SpaceX successfully launches world’s most powerful rocket for paying customer

By Bradford

SpaceX successfully launched its new and improved Falcon Heavy rocket from NASA’s Kennedy Space Center Thursday for a paying customer — more than a year after sending up a “red Roadster” in its initial test flight.

The updated Falcon Heavy is now the world’s most powerful operation rocket with 27 engines firing at liftoff. It launched into the sky Thursday evening with Arabsat-6A, a Saudi Arabian satellite built by Lockheed Martin and operated by Saudi Arabia.

Eight minutes after liftoff, SpaceX landed two of the first-stage boosters back at Cape Canaveral, side by side, just like it did for the rocket’s debut last year. The core booster landed two minutes later on an ocean platform hundreds of miles offshore — the only part of the first mission that missed.

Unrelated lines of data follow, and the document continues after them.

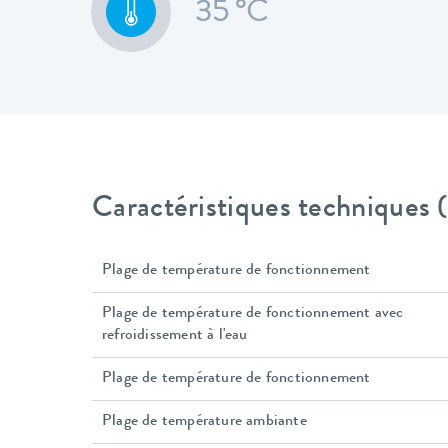
35 °C
Caractéristiques techniques
Plage de température de fonctionnement
Plage de température de fonctionnement avec
refroidissement à l'eau
Plage de température de fonctionnement
Plage de température ambiante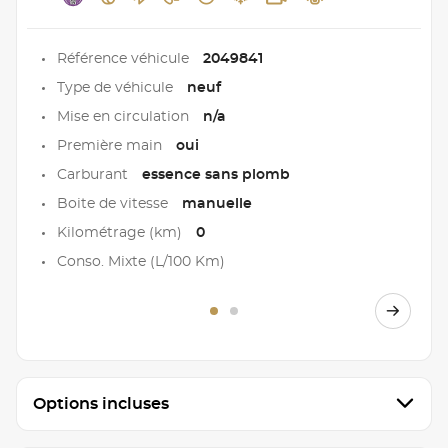
Référence véhicule
2049841
Type de véhicule
neuf
Mise en circulation
n/a
Première main
oui
Carburant
essence sans plomb
Boite de vitesse
manuelle
Kilométrage (km)
0
Conso. Mixte (L/100 Km)
Options incluses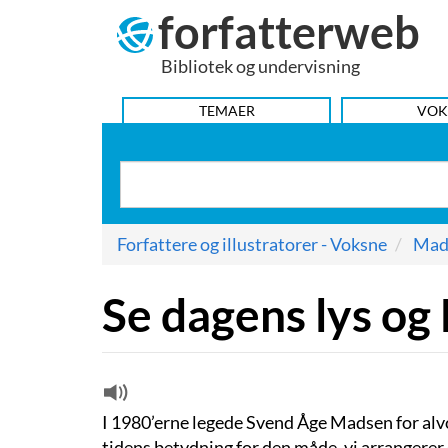
forfatterweb
Hop
til
Bibliotek og undervisning
indhold
HOVEDMENU
TEMAER
VOK
Forfattere og illustratorer - Voksne
Mad
Se dagens lys og 
I 1980’erne legede Svend Åge Madsen for alv
tidens betydning for den måde, vi arrangerer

SpaceX chief Elon Musk warned in advance things might go wrong, given the upgraded version of the rocket with unproven changes. But everything went exceedingly well and the satellite ended up in the proper orbit.

SpaceX employees at company headquarters in Southern California cheered every launch milestone and especially the three touchdowns.

“The Falcons have landed,” Musk said in a tweet that included pictures of all three boosters.

NASA offered swift congratulations, tweeting: “From our iconic launch pads at @NASAKennedy, we will continue to support the growing commercial space economy.”

Musk put his own Tesla convertible on last year’s demo. The red Roaster — with a mannequin, dubbed Starman, likely still at the wheel — remains in a solar orbit stretching just past Mars.

SpaceX plans to launch its next Falcon Heavy later this year on a mission for the US Air Force. The boosters for that flight may be recycled from this one.

NASA Administrator Jim Bridenstine last month suggested possibly using a Falcon Heavy — and another company’s big rocket — to get the space agency’s Orion capsule around the moon, minus a crew, in 2020.

Bridenstine said everything is on the space table as NASA strives to meet the White House’s goal of landing astronauts back on the moon by 2024.